The mother alleges that in 2016, the father said “when are we going to get X circumcised”. The mother protested and the father said “you have no say in the matter and that I will circumcise X whether you like it or not, this is what good Muslims do so that she doesn’t turn out to be a slut”.
The mother alleges that the father has said “it is my duty to control and tame X and you” in front of family and friends on numerous occasions.
The mother gave evidence in relation to medical attention she has sought in relation to food intolerances that X suffers. X attends day care four days per week and has reached all key milestones. The mother and X currently live in a two-bedroom unit in Suburb S. X has her own room with everything she needs.
The mother deposes that she has completed a Parenting after Separation Course, a 123 Magic and Emotion Coaching Parenting Course, a New Beginnings Program and counselling with T Counselling. In March 2018, the mother states she commenced specialised sexual assault counselling at F Hospital.
The mother was cross-examined over an extended period by the legal representative for the father. The mother denied fabricating evidence against the father or that the allegations she has made had increased over time. The mother agreed that the father had been consistent in his attendance at supervised contact centres. While the mother did not doubt that the father loved X, she commented that circumcision, in his mind, may be the right thing to do to protect X from her sexuality and her concern is that he has fulfilled every threat that he has made.
Under cross-examination by the ICL, the mother agreed that X is a developing relationship with her father and that she does not dispute that the contact with him has been positive. The mother agreed that if X was not to see her father again, this would be a problem. The mother stated she wants to find a solution that assures her daughter’s safety. The issue is not just FGM. The mother is concerned about the risk of indoctrination by the father as to his strict Muslim views.

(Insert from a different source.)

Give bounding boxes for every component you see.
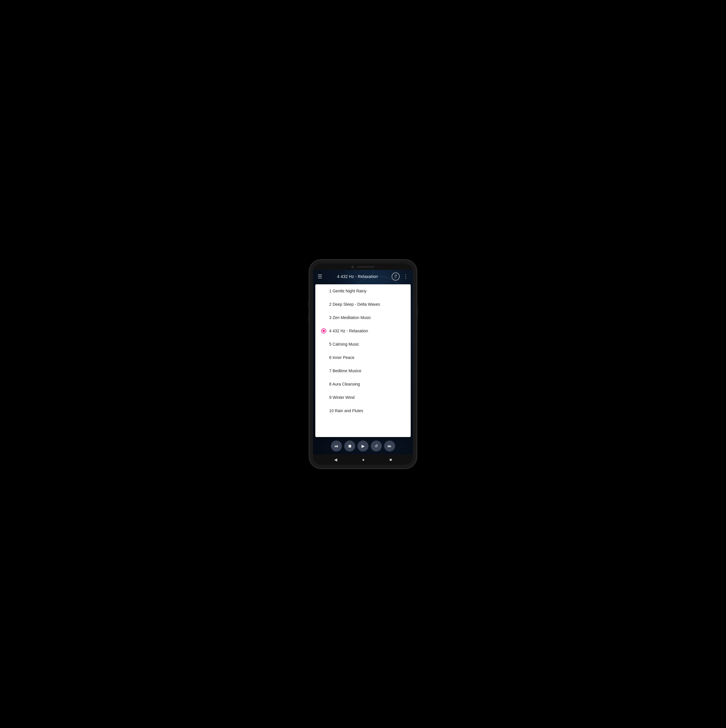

During the mother’s evidence, she was at times very emotional and became distressed on one occasion to the extent that she became ill. It was clear to the Court that the mother held genuine fears for her safety. During examination and cross-examination, the mother looked away from the father so that she did not have eye contact with him at any point.
Evidence of Ms G.
Ms G is the aunt of the mother. In an affidavit sworn 13 July 2018, Ms G states she has witnessed the father be demeaning, violent and aggressive, both verbally and physically towards the mother before, during and after her pregnancy. Ms G states she has witnessed, on many occasions, the father physically attacking the mother. Ms G states that the father was always humiliating the mother in front of her family and friends.
Ms G states that in 2015 in Country C, following a conversation where some of the family raised concerns in respect of the father’s treatment towards the mother, the father said “Ms Aziz’s my wife, what happens between us is nobody’s business, I can do whatever I want with her and none of you have any control over that”. During a further exchange, the father referred to the mother in the following terms “she is my property now and I treat her anyway I want to”. It is alleged that the father then grabbed the mother by her clothes and pushed her down onto a seat. The father then put his face up close to the mother’s face and started yelling at her saying words to the effect of “I said shut up you stupid piece of shit”.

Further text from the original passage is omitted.